The Basilica We Are Building

Posted: August 15, 2025 by Patrice Miles in C.A.R.E. Africa, Child Sponsorship, Egbe Nigeria, Empowerment, Miles In Missions, Nigeria, Orphans, Patrice Miles, People of Egbe, Prayer, Sponsorship

Years ago, my family and I were blessed with the opportunity to travel to Italy. One of the most awe-inspiring experiences of that trip was standing inside St. Peter’s Basilica. As I wandered through its vast, intricate beauty, I found myself captivated not just by the architecture, but by the story behind it. The dream that brought it into being.

Who were the people who dreamed this into existence? Who envisioned something so grand, so detailed, and so enduring, centuries ago? Who were the ones who labored to bring it to life without the technology or equipment we so often take for granted?

St. Peter’s Basilica took over 120 years to build. Generations of artisans and laborers worked on something they would never live to see completed. Imagine being a stonecutter or carpenter, spending your entire life working on a project you knew you’d never fully witness. Yet still, you show up, day after day, faithful to a vision passed down from dreamers.

A basilica like this stands as a testament to the very best of us. Our creativity, devotion, craftsmanship, patience, and perseverance. But more than that, it’s a testimony to the power of a dream and the people who believe in it. For every cornerstone laid, there was a dreamer behind it.

Someone imagined the sanctuary. Someone else found the stone. Another drew the first sketches. And then a multitude of hands joined in hauling, carving, sewing, raising money, and pounding nails, carrying the dream forward.

Most of them probably didn’t see themselves as anything extraordinary. They might have simply said, “I’m just a blacksmith,” or “I’m only a seamstress.” But if you asked God, I suspect He’d call them dreamers and builders of sacred things.

It makes me wonder: How many teachers, nurses, parents, farmers, or small business owners are doing the very work of Christ without realizing it? We don’t often think of our daily work, our spreadsheets, our caregiving, our meal prep, our customer service as sacred. Yet Scripture reminds us otherwise.

In a letter to the Ephesians, the apostle Paul described a spiritual dwelling being built among us, a great temple. A living basilica. Not one of stone and mortar, but of people. Of us. A basilica of the dreamer.

We don’t talk much about building basilicas anymore. Maybe we should.

We live in a society that often measures work by the American dream: job titles, salaries, promotions, possessions. But the dream of the Basilica, the one God calls us to be part of, isn’t about accumulating wealth or prestige. It’s about offering our gifts, our work, our sweat, and our presence toward something bigger than ourselves.

Whether you are a plumber or a poet, a board member or a baker, your role matters. Your work matters. What’s required is not a perfect résumé or a five year plan, but a willingness to dream and to believe that your dream is a stone in the basilica being built.
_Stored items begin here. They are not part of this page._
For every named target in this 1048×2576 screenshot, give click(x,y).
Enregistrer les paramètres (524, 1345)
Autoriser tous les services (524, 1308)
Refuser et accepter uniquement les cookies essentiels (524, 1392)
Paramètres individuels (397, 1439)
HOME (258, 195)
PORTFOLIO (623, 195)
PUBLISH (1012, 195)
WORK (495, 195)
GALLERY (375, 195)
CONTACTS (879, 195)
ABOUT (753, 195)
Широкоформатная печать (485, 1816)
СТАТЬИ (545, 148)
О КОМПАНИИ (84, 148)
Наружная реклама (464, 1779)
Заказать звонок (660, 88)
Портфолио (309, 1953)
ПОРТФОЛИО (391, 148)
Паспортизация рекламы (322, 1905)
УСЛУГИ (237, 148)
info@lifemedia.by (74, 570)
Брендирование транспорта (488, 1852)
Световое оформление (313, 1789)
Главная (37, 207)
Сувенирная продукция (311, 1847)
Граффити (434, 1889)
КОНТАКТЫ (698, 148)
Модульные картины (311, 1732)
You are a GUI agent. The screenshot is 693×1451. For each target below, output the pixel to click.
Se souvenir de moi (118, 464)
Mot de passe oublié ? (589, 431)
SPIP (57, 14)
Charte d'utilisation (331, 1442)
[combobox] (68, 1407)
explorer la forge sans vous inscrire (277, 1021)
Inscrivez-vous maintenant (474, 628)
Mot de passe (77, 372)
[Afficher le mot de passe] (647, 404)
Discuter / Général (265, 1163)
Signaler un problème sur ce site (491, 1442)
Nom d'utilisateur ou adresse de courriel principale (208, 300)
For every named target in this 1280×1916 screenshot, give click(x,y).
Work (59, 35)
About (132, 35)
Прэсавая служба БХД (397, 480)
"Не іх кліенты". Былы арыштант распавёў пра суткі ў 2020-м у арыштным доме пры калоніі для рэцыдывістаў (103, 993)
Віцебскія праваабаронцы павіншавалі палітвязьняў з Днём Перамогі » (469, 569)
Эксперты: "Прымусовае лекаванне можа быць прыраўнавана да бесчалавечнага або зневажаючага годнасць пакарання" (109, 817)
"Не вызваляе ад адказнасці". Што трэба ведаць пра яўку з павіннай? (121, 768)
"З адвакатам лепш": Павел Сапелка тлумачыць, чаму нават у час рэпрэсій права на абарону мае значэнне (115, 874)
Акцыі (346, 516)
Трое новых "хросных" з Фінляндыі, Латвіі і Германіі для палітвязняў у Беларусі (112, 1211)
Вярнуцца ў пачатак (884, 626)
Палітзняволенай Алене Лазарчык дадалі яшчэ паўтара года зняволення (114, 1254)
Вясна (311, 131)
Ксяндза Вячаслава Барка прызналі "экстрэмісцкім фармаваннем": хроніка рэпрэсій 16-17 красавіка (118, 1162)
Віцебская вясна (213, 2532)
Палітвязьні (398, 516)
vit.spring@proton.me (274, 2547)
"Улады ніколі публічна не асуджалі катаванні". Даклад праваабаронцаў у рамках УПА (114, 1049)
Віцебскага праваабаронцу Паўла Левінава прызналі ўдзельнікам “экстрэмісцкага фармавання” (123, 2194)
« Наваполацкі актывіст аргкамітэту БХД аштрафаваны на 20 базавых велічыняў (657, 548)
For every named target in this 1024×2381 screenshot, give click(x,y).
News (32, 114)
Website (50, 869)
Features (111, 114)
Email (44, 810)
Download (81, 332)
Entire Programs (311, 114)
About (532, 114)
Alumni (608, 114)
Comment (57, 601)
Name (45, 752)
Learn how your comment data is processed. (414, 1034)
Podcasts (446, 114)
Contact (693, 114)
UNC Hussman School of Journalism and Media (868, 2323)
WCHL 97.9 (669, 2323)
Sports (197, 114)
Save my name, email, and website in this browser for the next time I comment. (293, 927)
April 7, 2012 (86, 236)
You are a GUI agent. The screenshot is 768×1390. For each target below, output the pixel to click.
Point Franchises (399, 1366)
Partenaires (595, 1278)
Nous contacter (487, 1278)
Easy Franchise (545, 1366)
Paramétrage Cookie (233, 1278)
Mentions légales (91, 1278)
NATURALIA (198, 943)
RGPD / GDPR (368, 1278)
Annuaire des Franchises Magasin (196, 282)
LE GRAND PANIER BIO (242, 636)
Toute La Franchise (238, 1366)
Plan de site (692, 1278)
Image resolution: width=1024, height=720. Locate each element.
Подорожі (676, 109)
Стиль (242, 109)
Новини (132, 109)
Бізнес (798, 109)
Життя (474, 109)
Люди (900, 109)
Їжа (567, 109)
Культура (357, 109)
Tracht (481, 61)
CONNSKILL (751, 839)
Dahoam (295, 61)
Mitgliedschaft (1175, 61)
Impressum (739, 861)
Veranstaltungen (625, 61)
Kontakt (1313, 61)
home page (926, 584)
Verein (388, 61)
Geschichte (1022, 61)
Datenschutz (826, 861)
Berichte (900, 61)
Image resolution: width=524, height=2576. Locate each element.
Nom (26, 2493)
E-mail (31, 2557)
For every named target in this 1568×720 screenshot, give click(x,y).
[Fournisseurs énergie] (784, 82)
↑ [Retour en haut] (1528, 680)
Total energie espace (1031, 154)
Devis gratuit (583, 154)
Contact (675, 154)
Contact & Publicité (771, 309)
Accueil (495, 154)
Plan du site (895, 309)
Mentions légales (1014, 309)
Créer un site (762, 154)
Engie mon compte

That’s how I often feel about my work with C.A.R.E. Africa. The seeds being planted today in the hearts and minds of children, caregivers, and communities in Nigeria are part of a sacred, generational vision. Most days, I don’t get to see the fruit.

I don’t know which child will grow up to lead with integrity or which caregiver will break cycles of poverty or trauma. And I may never see the full harvest in my lifetime. But I believe we are placing stones in a basilica we cannot yet fully imagine.

And if you’ve ever donated to C.A.R.E. or prayed for the children and staff, know this: you are a dreamer and a builder too. You may never meet the student who learned to read because of your support. You may never hear the prayer whispered by a mother with a full belly. But your faithfulness, your prayers, and your generosity are part of something sacred. You are helping build a living basilica, one life at a time.

William Faulkner once wrote, “You can’t eat for eight hours a day nor drink for eight hours a day nor make love for eight hours a day. All you can do for eight hours a day is work.” So if we must work, let us work with joy. Let us offer our hours not to the idols of success or status, but to the dream God is unfolding among us.

Maybe the basilica you’re building is a home, a school, a community, a small business, or a safe space for someone who’s hurting. Maybe it’s a line of code, a meal delivered, or a hand held in silence. Whatever it is, do it for the dreamer.

And if you don’t live to see it completed, you’re in good company.
The grandest basilica I’ve ever seen is still under construction. Not one of stone and mortar, but of God’s kingdom, rising in unseen places through ordinary people.

At St. John the Divine in New York City, there’s a quote carved into the stone at the base of the cathedral’s Poet’s Corner:

“Thy will be done in art as it is in heaven.”

To that I say, Amen.
Amen in plumbing and parenting.
In spreadsheets and sermons.
In counseling and cleaning.
In teaching, feeding, and sponsoring.
In everything we do, may we place our stone in the long awaited basilica.

The work is in front of us. Let’s keep building.